Exercise objective. Go to the line with "конференции, на которой находитесь." in the records below, then output it and each following line exactly, up to and including the line with "того, как грабители". Skip pictures and add nothing.

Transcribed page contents
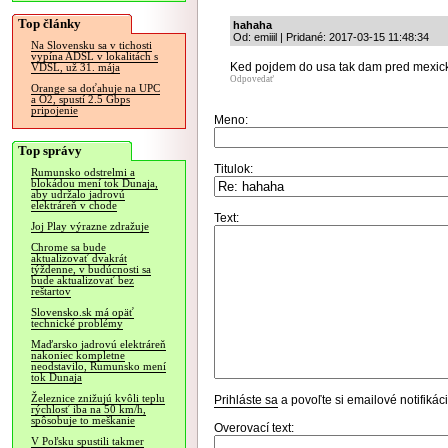
Top články
hahaha
Od: emiiil | Pridané: 2017-03-15 11:48:34
Na Slovensku sa v tichosti
vypína ADSL v lokalitách s
Ked pojdem do usa tak dam pred mexick
VDSL, už 31. mája
Odpovedať
Orange sa doťahuje na UPC
a O2, spustí 2.5 Gbps
pripojenie
Meno:
Top správy
Titulok:
Rumunsko odstrelmi a
blokádou mení tok Dunaja,
aby udržalo jadrovú
elektráreň v chode
Text:
Joj Play výrazne zdražuje
Chrome sa bude
aktualizovať dvakrát
týždenne, v budúcnosti sa
bude aktualizovať bez
reštartov
Slovensko.sk má opäť
technické problémy
Maďarsko jadrovú elektráreň
nakoniec kompletne
neodstavilo, Rumunsko mení
tok Dunaja
Železnice znižujú kvôli teplu
Prihláste sa
a povoľte si emailové notifiká
rýchlosť iba na 50 km/h,
spôsobuje to meškanie
Overovací text:
V Poľsku spustili takmer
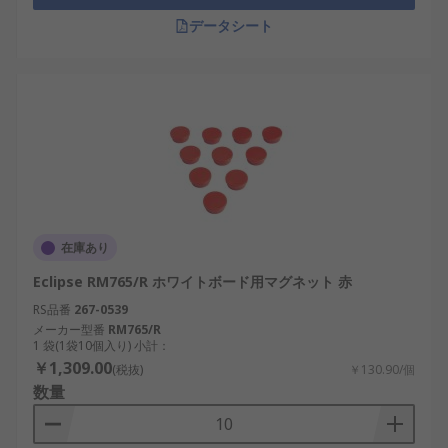
データシート
在庫あり
Eclipse RM765/R ホワイトボード用マグネット 赤
RS品番
267-0539
メーカー型番
RM765/R
1 袋(1袋10個入り) 小計：
￥1,309.00
(税抜)
￥130.90/個
数量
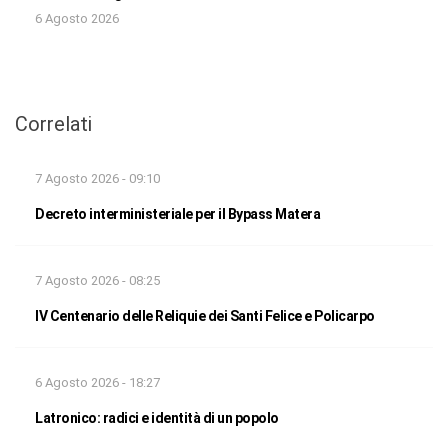
6 Agosto 2026
Correlati
7 Agosto 2026 - 09:10
Decreto interministeriale per il Bypass Matera
7 Agosto 2026 - 08:25
IV Centenario delle Reliquie dei Santi Felice e Policarpo
6 Agosto 2026 - 18:27
Latronico: radici e identità di un popolo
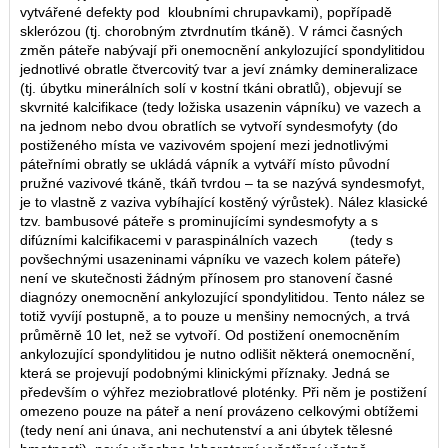
vytvářené defekty pod kloubními chrupavkami), popřípadě
sklerózou (tj. chorobným ztvrdnutím tkáně). V rámci časných
změn páteře nabývají při onemocnění ankylozující spondylitidou
jednotlivé obratle čtvercovitý tvar a jeví známky demineralizace
(tj. úbytku minerálních solí v kostní tkáni obratlů), objevují se
skvrnité kalcifikace (tedy ložiska usazenin vápníku) ve vazech a
na jednom nebo dvou obratlích se vytvoří syndesmofyty (do
postiženého místa ve vazivovém spojení mezi jednotlivými
páteřními obratly se ukládá vápník a vytváří místo původní
pružné vazivové tkáně, tkáň tvrdou – ta se nazývá syndesmofyt,
je to vlastně z vaziva vybíhající kostěný výrůstek). Nález klasické
tzv. bambusové páteře s prominujícími syndesmofyty a s
difúzními kalcifikacemi v paraspinálních vazech (tedy s
povšechnými usazeninami vápníku ve vazech kolem páteře)
není ve skutečnosti žádným přínosem pro stanovení časné
diagnózy onemocnění ankylozující spondylitidou. Tento nález se
totiž vyvíjí postupně, a to pouze u menšiny nemocných, a trvá
průměrně 10 let, než se vytvoří. Od postižení onemocněním
ankylozující spondylitidou je nutno odlišit některá onemocnění,
která se projevují podobnými klinickými příznaky. Jedná se
především o výhřez meziobratlové ploténky. Při něm je postižení
omezeno pouze na páteř a není provázeno celkovými obtížemi
(tedy není ani únava, ani nechutenství a ani úbytek tělesné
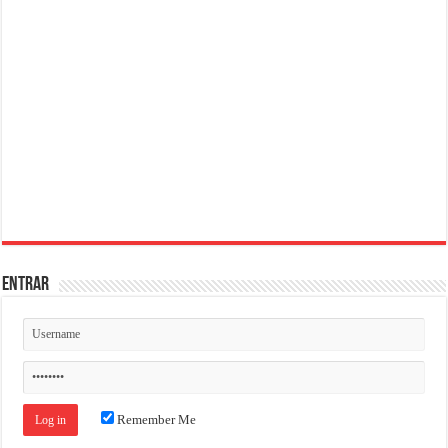
ENTRAR
Remember Me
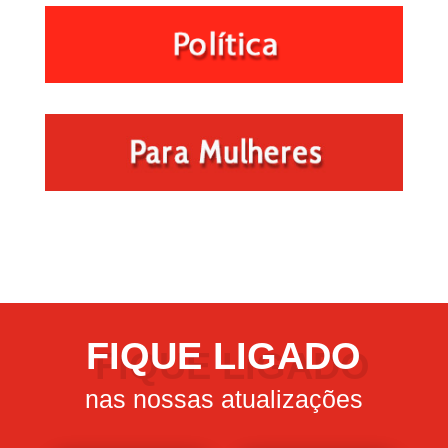
FIQUE LIGADO
nas nossas atualizações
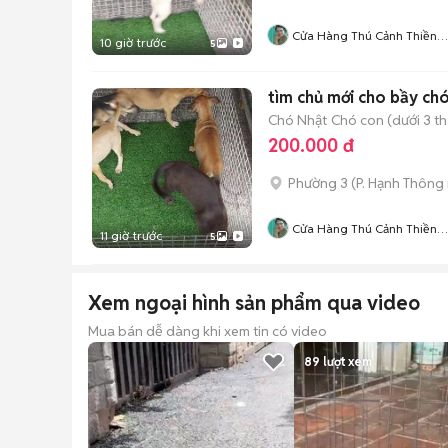
Cửa Hàng Thú Cảnh Thiền
10 giờ trước
5
Duyên
tìm chủ mới cho bầy chó
Chó Nhật
Chó con (dưới 3 th
200.000 đ
Phường 3
(
P. Hạnh Thông
Cửa Hàng Thú Cảnh Thiền
11 giờ trước
5
Duyên
Xem ngoại hình sản phẩm qua video
Mua bán dễ dàng khi xem tin có video
89
lượt xem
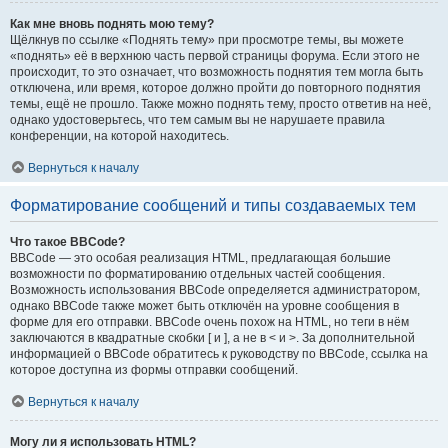
Как мне вновь поднять мою тему?
Щёлкнув по ссылке «Поднять тему» при просмотре темы, вы можете
«поднять» её в верхнюю часть первой страницы форума. Если этого не
происходит, то это означает, что возможность поднятия тем могла быть
отключена, или время, которое должно пройти до повторного поднятия
темы, ещё не прошло. Также можно поднять тему, просто ответив на неё,
однако удостоверьтесь, что тем самым вы не нарушаете правила
конференции, на которой находитесь.
Вернуться к началу
Форматирование сообщений и типы создаваемых тем
Что такое BBCode?
BBCode — это особая реализация HTML, предлагающая большие
возможности по форматированию отдельных частей сообщения.
Возможность использования BBCode определяется администратором,
однако BBCode также может быть отключён на уровне сообщения в
форме для его отправки. BBCode очень похож на HTML, но теги в нём
заключаются в квадратные скобки [ и ], а не в < и >. За дополнительной
информацией о BBCode обратитесь к руководству по BBCode, ссылка на
которое доступна из формы отправки сообщений.
Вернуться к началу
Могу ли я использовать HTML?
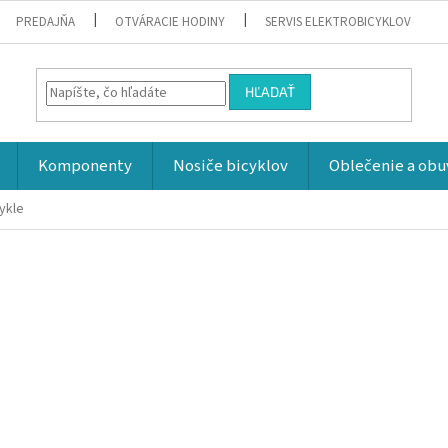
PREDAJŇA
OTVÁRACIE HODINY
SERVIS ELEKTROBICYKLOV
HĽADAŤ
Komponenty
Nosiče bicyklov
Oblečenie a obu
ykle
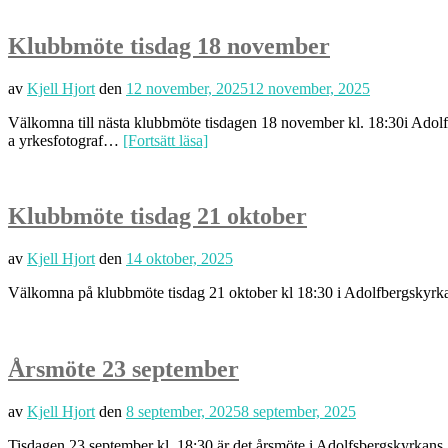
Klubbmöte tisdag 18 november
av
Kjell Hjort
den
12 november, 2025
12 november, 2025
Välkomna till nästa klubbmöte tisdagen 18 november kl. 18:30i Adolfsb
a yrkesfotograf…
[Fortsätt läsa]
Klubbmöte tisdag 21 oktober
av
Kjell Hjort
den
14 oktober, 2025
Välkomna på klubbmöte tisdag 21 oktober kl 18:30 i Adolfbergskyrka
Årsmöte 23 september
av
Kjell Hjort
den
8 september, 2025
8 september, 2025
Tisdagen 23 september kl. 18:30 är det årsmöte i Adolfsbergskyrkans 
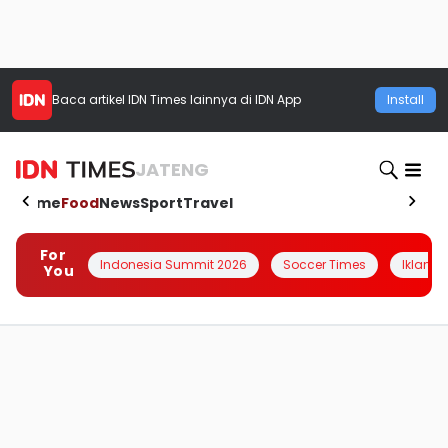
Baca artikel
IDN Times
lainnya di IDN App
Install
JATENG
Home
Food
News
Sport
Travel
For
Indonesia Summit 2026
Soccer Times
Iklanin 
You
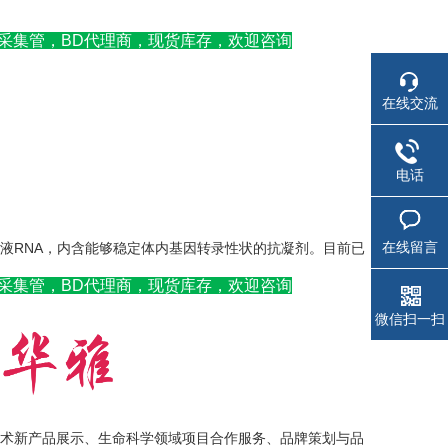
血液样本采集管，BD代理商，现货库存，欢迎咨询
在线交流
电话
在线留言
收集和稳定血液RNA，内含能够稳定体内基因转录性状的抗凝剂。目前已
血液样本采集管，BD代理商，现货库存，欢迎咨询
微信扫一扫
术新产品展示、生命科学领域项目合作服务、品牌策划与品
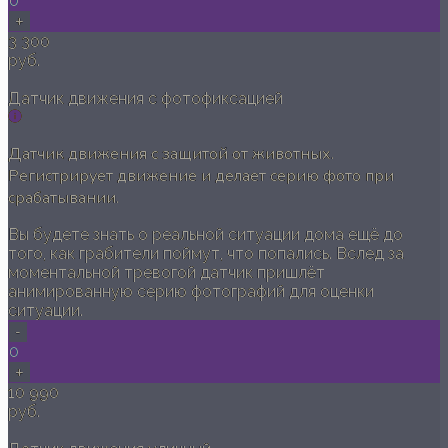
0
+
3 300
руб.
Датчик движения с фотофиксацией
Датчик движения с защитой от животных.
Регистрирует движение и делает серию фото при
срабатывании.
Вы будете знать о реальной ситуации дома ещё до
того, как грабители поймут, что попались. Вслед за
моментальной тревогой датчик пришлёт
анимированную серию фотографий для оценки
ситуации.
-
0
+
10 990
руб.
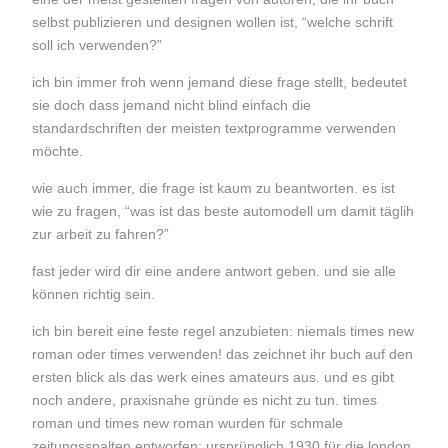
selbst publizieren und designen wollen ist, “welche schrift
soll ich verwenden?”
ich bin immer froh wenn jemand diese frage stellt, bedeutet
sie doch dass jemand nicht blind einfach die
standardschriften der meisten textprogramme verwenden
möchte.
wie auch immer, die frage ist kaum zu beantworten. es ist
wie zu fragen, “was ist das beste automodell um damit täglih
zur arbeit zu fahren?”
fast jeder wird dir eine andere antwort geben. und sie alle
können richtig sein.
ich bin bereit eine feste regel anzubieten: niemals times new
roman oder times verwenden! das zeichnet ihr buch auf den
ersten blick als das werk eines amateurs aus. und es gibt
noch andere, praxisnahe gründe es nicht zu tun. times
roman und times new roman wurden für schmale
zeitungsspalten entworfen; ursprünglich 1930 für die london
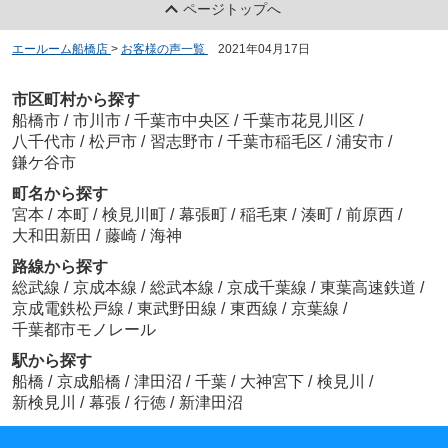
ページトップへ
エールーム船橋店
>
お客様の声一覧
>
2021年04月17日
市区町村から探す
船橋市
/
市川市
/
千葉市中央区
/
千葉市花見川区
/
八千代市
/
松戸市
/
習志野市
/
千葉市稲毛区
/
浦安市
/
鎌ケ谷市
町名から探す
宮本
/
本町
/
検見川町
/
幕張町
/
稲毛東
/
湊町
/
前原西
/
大和田新田
/
藤崎
/
海神
路線から探す
総武線
/
京成本線
/
総武本線
/
京成千葉線
/
東葉高速鉄道
/
京成電鉄松戸線
/
東武野田線
/
東西線
/
京葉線
/
千葉都市モノレール
駅から探す
船橋
/
京成船橋
/
津田沼
/
千葉
/
大神宮下
/
検見川
/
新検見川
/
幕張
/
行徳
/
新津田沼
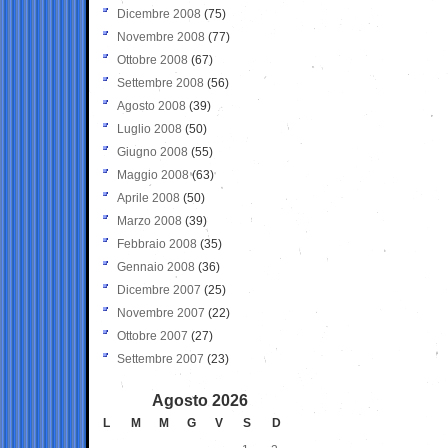
Dicembre 2008
(75)
Novembre 2008
(77)
Ottobre 2008
(67)
Settembre 2008
(56)
Agosto 2008
(39)
Luglio 2008
(50)
Giugno 2008
(55)
Maggio 2008
(63)
Aprile 2008
(50)
Marzo 2008
(39)
Febbraio 2008
(35)
Gennaio 2008
(36)
Dicembre 2007
(25)
Novembre 2007
(22)
Ottobre 2007
(27)
Settembre 2007
(23)
Agosto 2026
L
M
M
G
V
S
D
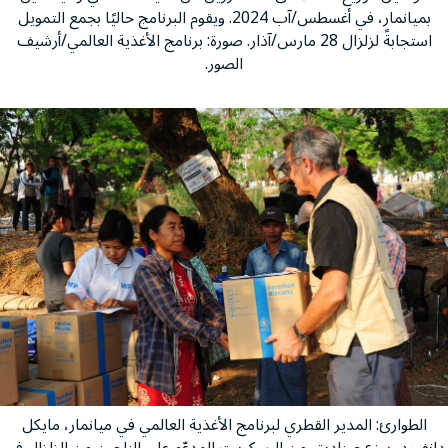
بميانمار، في أغسطس/آب 2024. ويقوم البرنامج حاليًا بجمع التمويل
استجابةً لزلزال 28 مارس/آذار. صورة: برنامج الأغذية العالمي/أرشيف
الصور.
الطوارئ: المدير القطري لبرنامج الأغذية العالمي في ميانمار، مايكل
دانفورد، يوزع صناديق من البسكويت المدعّم على الناجين من الزلزال في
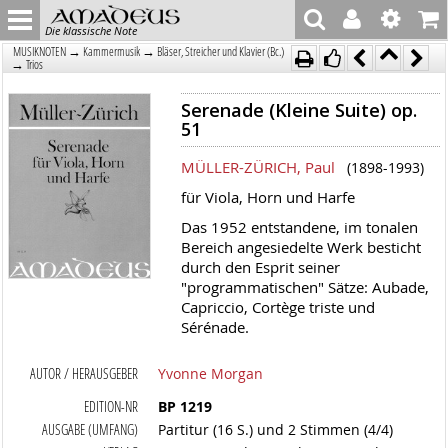
Die klassische Note
→
→
MUSIKNOTEN
Kammermusik
Bläser, Streicher und Klavier (Bc.)
→
Trios
Serenade (Kleine Suite) op.
51
MÜLLER-ZÜRICH, Paul
(1898-1993)
für Viola, Horn und Harfe
Das 1952 entstandene, im tonalen
Bereich angesiedelte Werk besticht
durch den Esprit seiner
"programmatischen" Sätze: Aubade,
Capriccio, Cortège triste und
Sérénade.
AUTOR / HERAUSGEBER
Yvonne Morgan
EDITION-NR
BP 1219
AUSGABE (UMFANG)
Partitur (16 S.) und 2 Stimmen (4/4)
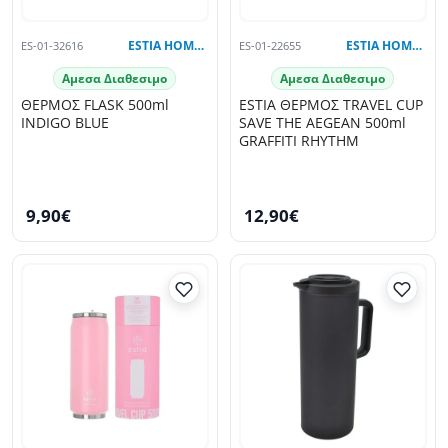
ES-01-32616
ESTIA HOME ART
ES-01-22655
ESTIA HOME ART
Αμεσα Διαθεσιμο
Αμεσα Διαθεσιμο
ΘΕΡΜΟΣ FLASK 500ml
ESTIA ΘΕΡΜΟΣ TRAVEL CUP
INDIGO BLUE
SAVE THE AEGEAN 500ml
GRAFFITI RHYTHM
9,90€
12,90€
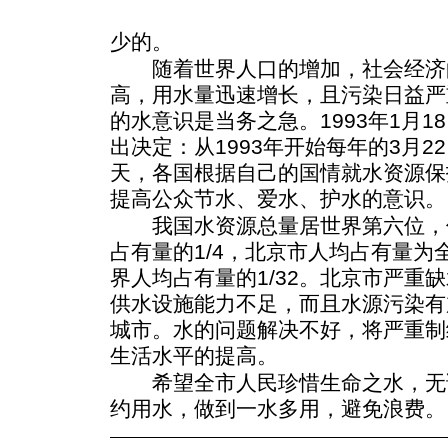
少的。
随着世界人口的增加，社会经济
高，用水量迅速增长，且污染日益严
的水意识是当务之急。1993年1月1
出决定：从1993年开始每年的3月2
天，各国根据自己的国情就水资源保
提高公众节水、爱水、护水的意识。
我国水资源总量居世界第六位，
占有量的1/4，北京市人均占有量为全
界人均占有量的1/32。北京市严重
供水设施能力不足，而且水源污染有
城市。水的问题解决不好，将严重制
生活水平的提高。
希望全市人民珍惜生命之水，无
约用水，做到一水多用，避免浪费。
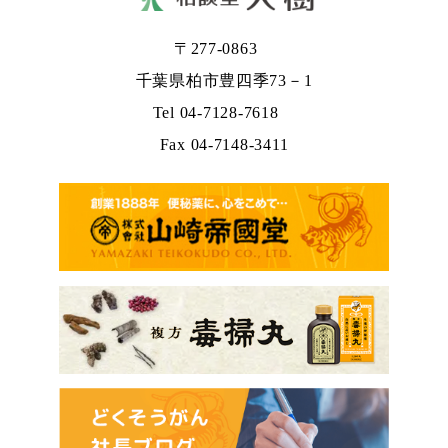
〒277-0863
千葉県柏市豊四季73－1
Tel 04-7128-7618
Fax 04-7148-3411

Response to this task.
конференции, на которой находитесь.
Вернуться к началу
Форматирование сообщений и типы создаваемых тем
Что такое BBCode?
BBCode — это особая реализация HTML, предлагающая большие
возможности по форматированию отдельных частей сообщения.
Возможность использования BBCode определяется администратором,
однако BBCode также может быть отключён на уровне сообщения в
форме для его отправки. BBCode очень похож на HTML, но теги в нём
заключаются в квадратные скобки [ и ], а не в < и >. За дополнительной
информацией о BBCode обратитесь к руководству по BBCode, ссылка на
которое доступна из формы отправки сообщений.
Вернуться к началу
Могу ли я использовать HTML?
PREDAJŇA
OTVÁRACIE HODINY
SERVIS ELEKTROBICYKLOV
HĽADAŤ
Komponenty
Nosiče bicyklov
Oblečenie a obu
ykle
Klubbmöte tisdag 18 november
av
Kjell Hjort
den
12 november, 2025
12 november, 2025
Välkomna till nästa klubbmöte tisdagen 18 november kl. 18:30i Adolfsb
a yrkesfotograf…
[Fortsätt läsa]
Klubbmöte tisdag 21 oktober
av
Kjell Hjort
den
14 oktober, 2025
Välkomna på klubbmöte tisdag 21 oktober kl 18:30 i Adolfbergskyrka
Årsmöte 23 september
av
Kjell Hjort
den
8 september, 2025
8 september, 2025
Tisdagen 23 september kl. 18:30 är det årsmöte i Adolfsbergskyrkans 
Baca artikel
IDN Times
lainnya di IDN App
Install
JATENG
Home
Food
News
Sport
Travel
For
Indonesia Summit 2026
Soccer Times
Iklanin 
You
血液样本采集管，BD代理商，现货库存，欢迎咨询
在线交流
电话
在线留言
收集和稳定血液RNA，内含能够稳定体内基因转录性状的抗凝剂。目前已
血液样本采集管，BD代理商，现货库存，欢迎咨询
微信扫一扫
术新产品展示、生命科学领域项目合作服务、品牌策划与品
0
+
3 300
руб.
Датчик движения с фотофиксацией
Датчик движения с защитой от животных.
Регистрирует движение и делает серию фото при
срабатывании.
Вы будете знать о реальной ситуации дома ещё до
того, как грабители поймут, что попались. Вслед за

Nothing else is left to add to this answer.